:: Data excerpts
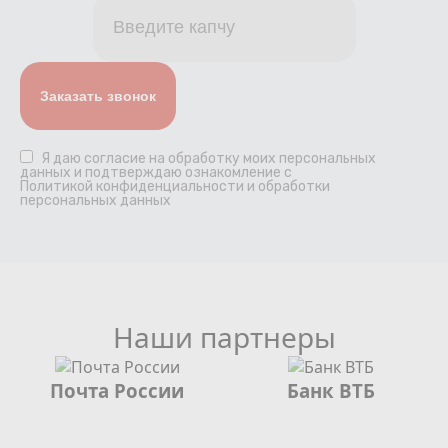
Я даю
согласие
на обработку моих персональных
данных и подтверждаю ознакомление с
Политикой конфиденциальности и обработки
персональных данных
Наши партнеры
Почта России
Банк ВТБ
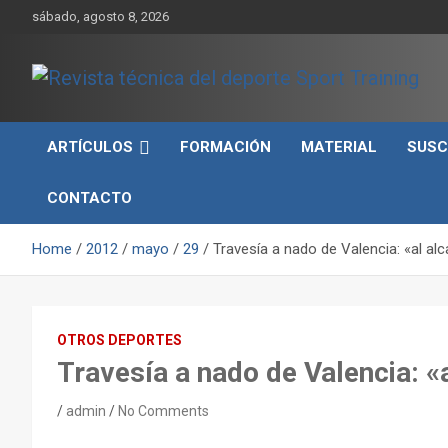
Skip
sábado, agosto 8, 2026
to
content
Sport Training es una web y revista especializada en deporte d
Revista técnica del
rendimiento, nutrición y entrenamiento.
ARTÍCULOS
FORMACIÓN
MATERIAL
SUSC
deporte Sport Training
CONTACTO
Home
2012
mayo
29
Travesía a nado de Valencia: «al al
OTROS DEPORTES
Travesía a nado de Valencia: «
admin
No Comments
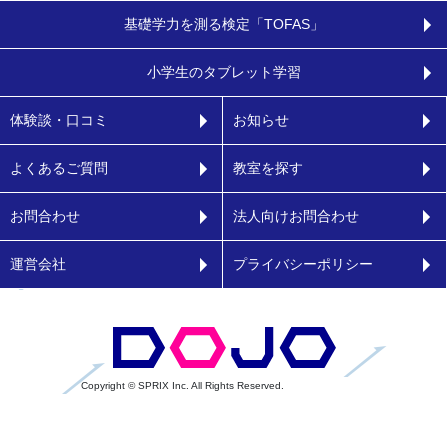
基礎学力を測る検定「TOFAS」
小学生のタブレット学習
体験談・口コミ
お知らせ
よくあるご質問
教室を探す
お問合わせ
法人向けお問合わせ
運営会社
プライバシーポリシー
Copyright © SPRIX Inc. All Rights Reserved.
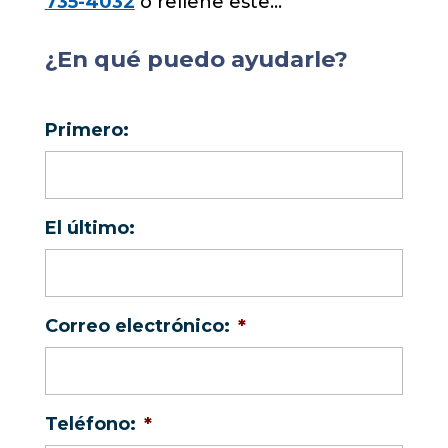
735-4032
o rellene este…
¿En qué puedo ayudarle?
Primero:
El último:
Correo electrónico:
*
Teléfono:
*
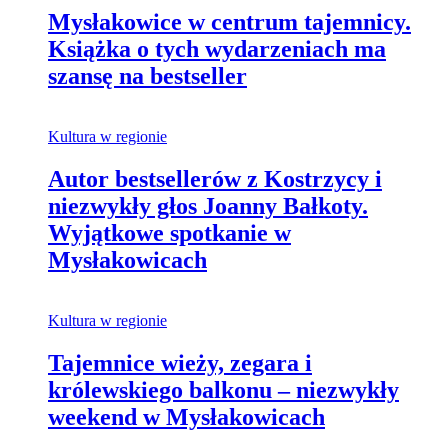
Mysłakowice w centrum tajemnicy.
Książka o tych wydarzeniach ma
szansę na bestseller
Kultura w regionie
Autor bestsellerów z Kostrzycy i
niezwykły głos Joanny Bałkoty.
Wyjątkowe spotkanie w
Mysłakowicach
Kultura w regionie
Tajemnice wieży, zegara i
królewskiego balkonu – niezwykły
weekend w Mysłakowicach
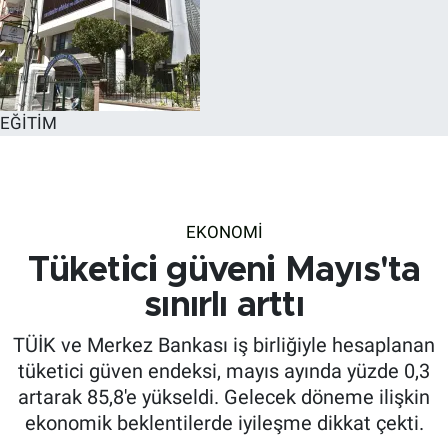
EĞİTİM
EKONOMİ
Tüketici güveni Mayıs'ta
sınırlı arttı
TÜİK ve Merkez Bankası iş birliğiyle hesaplanan
tüketici güven endeksi, mayıs ayında yüzde 0,3
artarak 85,8'e yükseldi. Gelecek döneme ilişkin
ekonomik beklentilerde iyileşme dikkat çekti.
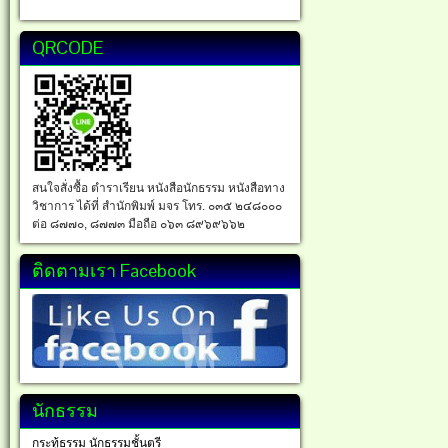
QRCODE
สนใจสั่งซื้อ ตำราเรียน หนังสือนักธรรม หนังสือทาง
วิชาการ ได้ที่ สำนักพิมพ์ มจร โทร. ๐๓๕ ๒๔๘๐๐๐
ต่อ ๘๗๗๐, ๘๗๗๓ มือถือ ๐๖๓ ๘๙๖๙๖๖๒
ติดตามเรา Facebook
นักธรรม
กระทู้ธรรม นักธรรมชั้นตรี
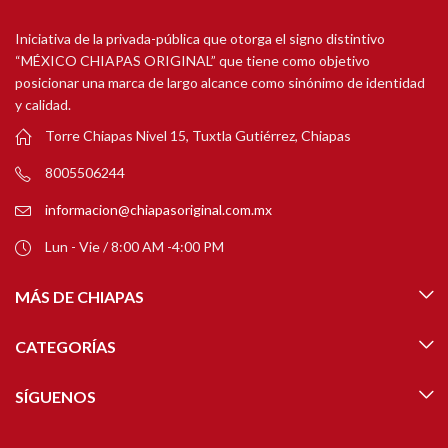
Iniciativa de la privada-pública que otorga el signo distintivo
“MÉXICO CHIAPAS ORIGINAL” que tiene como objetivo
posicionar una marca de largo alcance como sinónimo de identidad
y calidad.
Torre Chiapas Nivel 15, Tuxtla Gutiérrez, Chiapas
8005506244
informacion@chiapasoriginal.com.mx
Lun - Vie / 8:00 AM -4:00 PM
MÁS DE CHIAPAS
CATEGORÍAS
SÍGUENOS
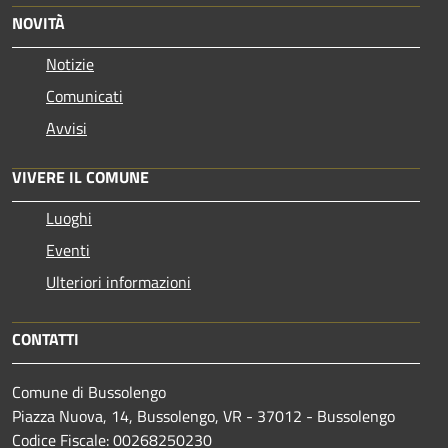
NOVITÀ
Notizie
Comunicati
Avvisi
VIVERE IL COMUNE
Luoghi
Eventi
Ulteriori informazioni
CONTATTI
Comune di Bussolengo
Piazza Nuova, 14, Bussolengo, VR - 37012 - Bussolengo
Codice Fiscale: 00268250230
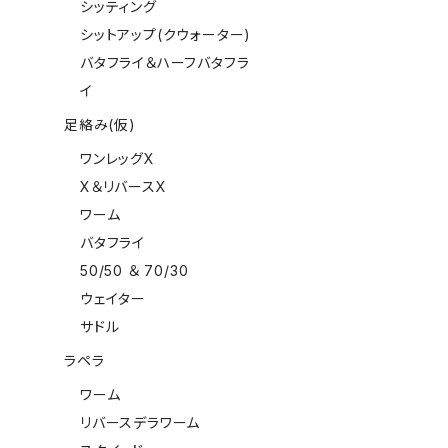
シッティング
シットアップ(クウォーター)
バタフライ＆ハーフバタフラ
イ
足絡み(仮)
ワンレッグX
X＆リバースX
ワーム
バタフライ
50/50 ＆ 70/30
ウェイター
サドル
ラペラ
ワーム
リバースデラワーム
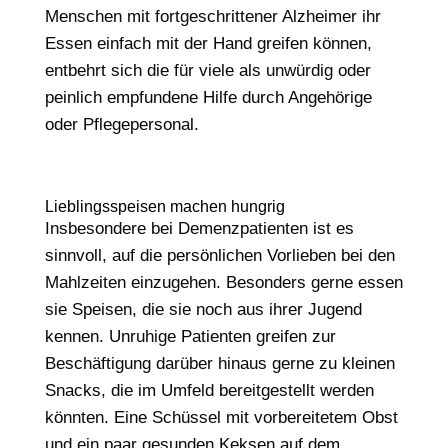
Menschen mit fortgeschrittener Alzheimer ihr
Essen einfach mit der Hand greifen können,
entbehrt sich die für viele als unwürdig oder
peinlich empfundene Hilfe durch Angehörige
oder Pflegepersonal.
Lieblingsspeisen machen hungrig
Insbesondere bei Demenzpatienten ist es
sinnvoll, auf die persönlichen Vorlieben bei den
Mahlzeiten einzugehen. Besonders gerne essen
sie Speisen, die sie noch aus ihrer Jugend
kennen. Unruhige Patienten greifen zur
Beschäftigung darüber hinaus gerne zu kleinen
Snacks, die im Umfeld bereitgestellt werden
könnten. Eine Schüssel mit vorbereitetem Obst
und ein paar gesunden Keksen auf dem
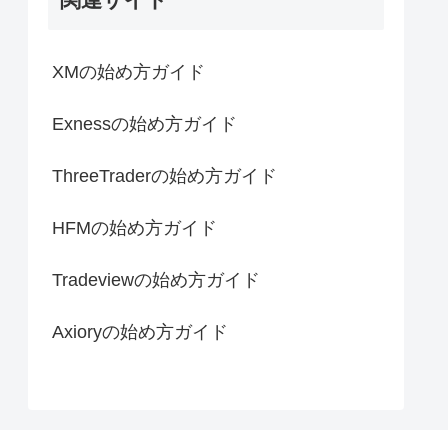
XMの始め方ガイド
Exnessの始め方ガイド
ThreeTraderの始め方ガイド
HFMの始め方ガイド
Tradeviewの始め方ガイド
Axioryの始め方ガイド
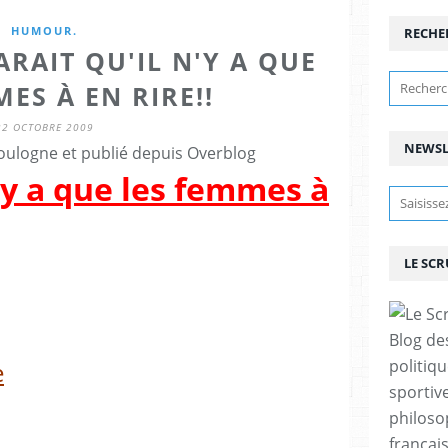
HUMOUR.
RECHE
ARAIT QU'IL N'Y A QUE
ES À EN RIRE!!
22 OCTOBRE 2009
NEWSL
ulogne et publié depuis Overblog
n'y a que les femmes à
LE SC
Blog de
politiq
e
sportive
philoso
françai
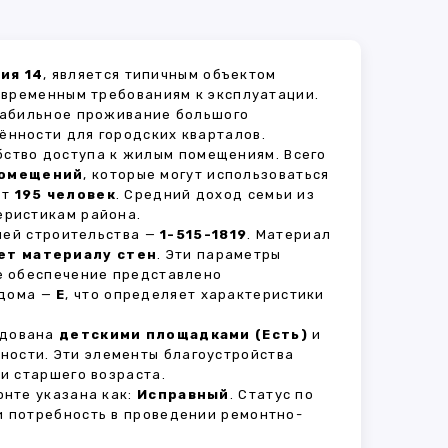
ия 14
, является типичным объектом
овременным требованиям к эксплуатации.
стабильное проживание большого
ённости для городских кварталов.
бство доступа к жилым помещениям. Всего
помещений
, которые могут использоваться
ет
195 человек
. Средний доход семьи из
еристикам района.
рией строительства —
1-515-1819
. Материал
ет материалу стен
. Эти параметры
е обеспечение представлено
 дома —
E
, что определяет характеристики
удована
детскими площадками (Есть)
и
вности. Эти элементы благоустройства
и старшего возраста.
нте указана как:
Исправный
. Статус по
и потребность в проведении ремонтно-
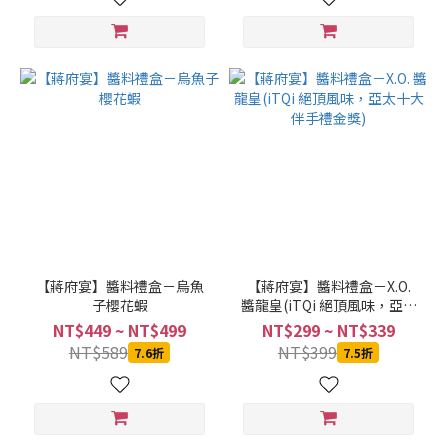
價格
(NT$)
~
【蔣府宴】醬料禮盒－烏魚
【蔣府宴】醬料禮盒－X.O.
子櫻花蝦
醬龍皇(iTQi 絕頂風味，亞太
十大伴手禮金獎)
NT$449 ~ NT$499
NT$299 ~ NT$339
NT$589
NT$399
7.6折
7.5折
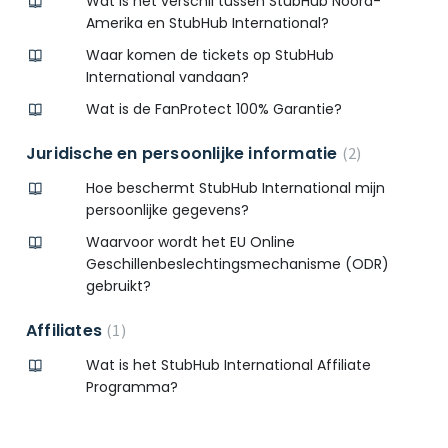
Wat is het verschil tussen StubHub Noord-
Amerika en StubHub International?
Waar komen de tickets op StubHub
International vandaan?
Wat is de FanProtect 100% Garantie?
Juridische en persoonlijke informatie
2
Hoe beschermt StubHub International mijn
persoonlijke gegevens?
Waarvoor wordt het EU Online
Geschillenbeslechtingsmechanisme (ODR)
gebruikt?
Affiliates
1
Wat is het StubHub International Affiliate
Programma?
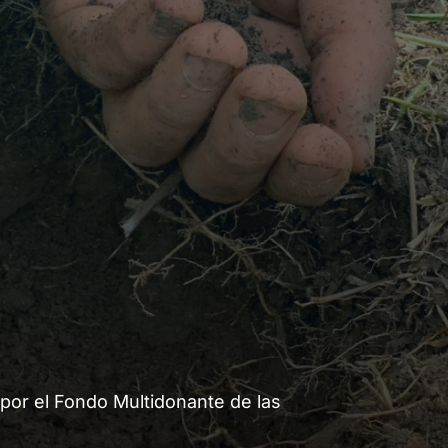
 por el Fondo Multidonante de las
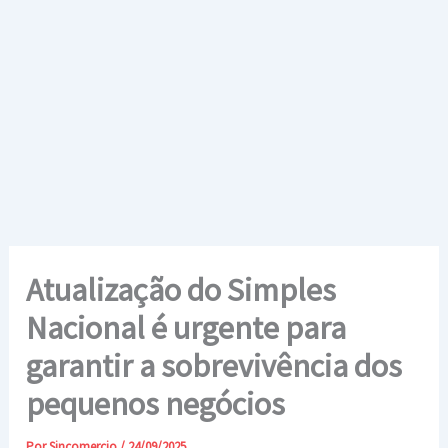
Ir
para
o
conteúdo
Atualização do Simples
Nacional é urgente para
garantir a sobrevivência dos
pequenos negócios
Por
Sincomercio
/
24/09/2025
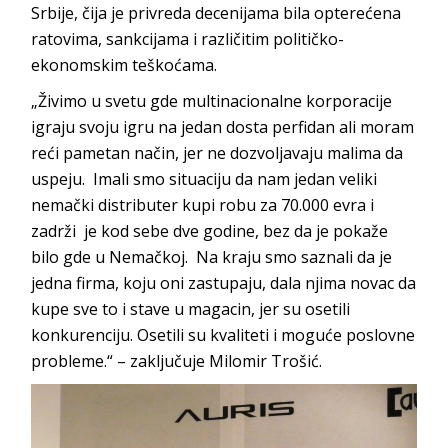
Srbije, čija je privreda decenijama bila opterećena
ratovima, sankcijama i različitim političko-
ekonomskim teškoćama.
„Živimo u svetu gde multinacionalne korporacije
igraju svoju igru na jedan dosta perfidan ali moram
reći pametan način, jer ne dozvoljavaju malima da
uspeju. Imali smo situaciju da nam jedan veliki
nemački distributer kupi robu za 70.000 evra i
zadrži je kod sebe dve godine, bez da je pokaže
bilo gde u Nemačkoj. Na kraju smo saznali da je
jedna firma, koju oni zastupaju, dala njima novac da
kupe sve to i stave u magacin, jer su osetili
konkurenciju. Osetili su kvaliteti i moguće poslovne
probleme.“ – zaključuje Milomir Trošić.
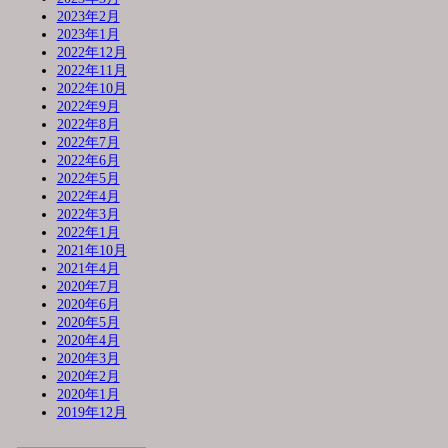
2023年2月
2023年1月
2022年12月
2022年11月
2022年10月
2022年9月
2022年8月
2022年7月
2022年6月
2022年5月
2022年4月
2022年3月
2022年1月
2021年10月
2021年4月
2020年7月
2020年6月
2020年5月
2020年4月
2020年3月
2020年2月
2020年1月
2019年12月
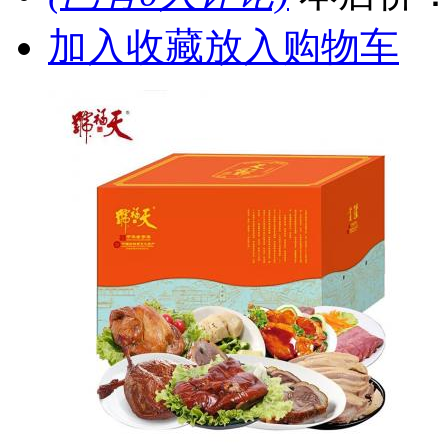
加入收藏
放入购物车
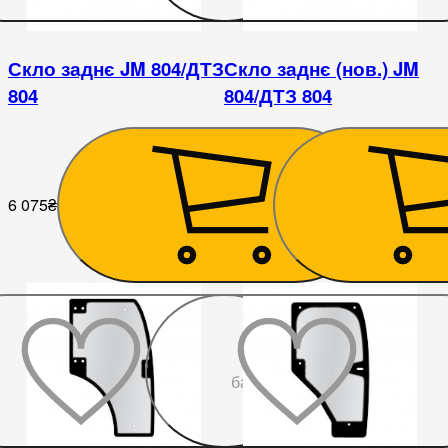
Скло заднє JM 804/ДТЗ
Скло заднє (нов.) JM
804
804/ДТЗ 804
6 075
₴
6 075
₴
До
бажаного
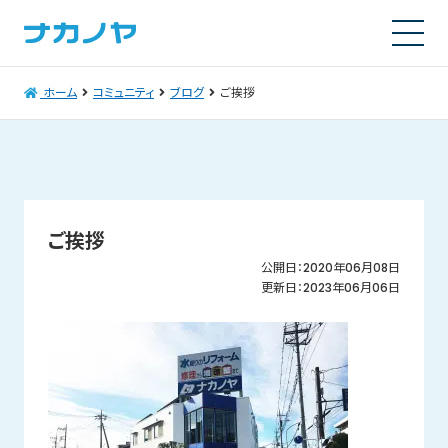
ホーム
コミュニティ
ブログ
ご挨拶
ご挨拶
公開日：2020年06月08日
更新日：2023年06月06日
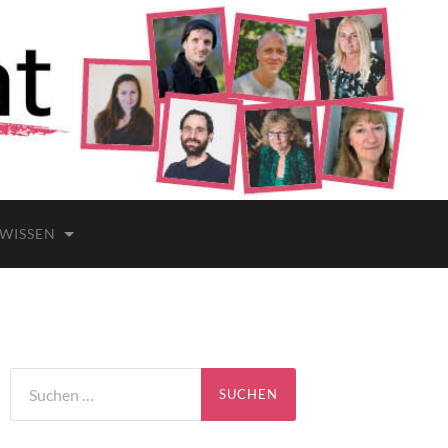
 WISSEN
Suchen
nach:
::::
Activity -
In the listing above, find the line containing "Iniciativa de la" and the line containing "Essen einfach mit", then write out both of them and every line between, exactly, with no pictures.

Answer -
Iniciativa de la privada-pública que otorga el signo distintivo
“MÉXICO CHIAPAS ORIGINAL” que tiene como objetivo
posicionar una marca de largo alcance como sinónimo de identidad
y calidad.
Torre Chiapas Nivel 15, Tuxtla Gutiérrez, Chiapas
8005506244
informacion@chiapasoriginal.com.mx
Lun - Vie / 8:00 AM -4:00 PM
MÁS DE CHIAPAS
CATEGORÍAS
SÍGUENOS
NOVITÀ
Notizie
Comunicati
Avvisi
VIVERE IL COMUNE
Luoghi
Eventi
Ulteriori informazioni
CONTATTI
Comune di Bussolengo
Piazza Nuova, 14, Bussolengo, VR - 37012 - Bussolengo
Codice Fiscale: 00268250230
シッティング
シットアップ(クウォーター)
バタフライ＆ハーフバタフラ
イ
足絡み(仮)
ワンレッグX
X＆リバースX
ワーム
バタフライ
50/50 ＆ 70/30
ウェイター
サドル
ラペラ
ワーム
リバースデラワーム
Menschen mit fortgeschrittener Alzheimer ihr
Essen einfach mit der Hand greifen können,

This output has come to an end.